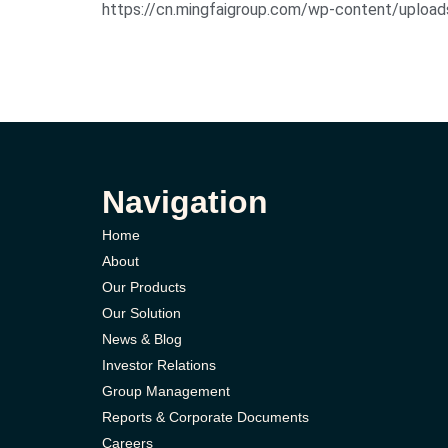
https://cn.mingfaigroup.com/wp-con
Navigation
Home
About
Our Products
Our Solution
News & Blog
Investor Relations
Group Management
Reports & Corporate Documents
Careers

- **Work to be completed**: Everything from the line containing "Group Management" to the end of the listing above must be returned exactly. Both end lines belong in it.

- **Written answer**:
Group Management
Reports & Corporate Documents
Careers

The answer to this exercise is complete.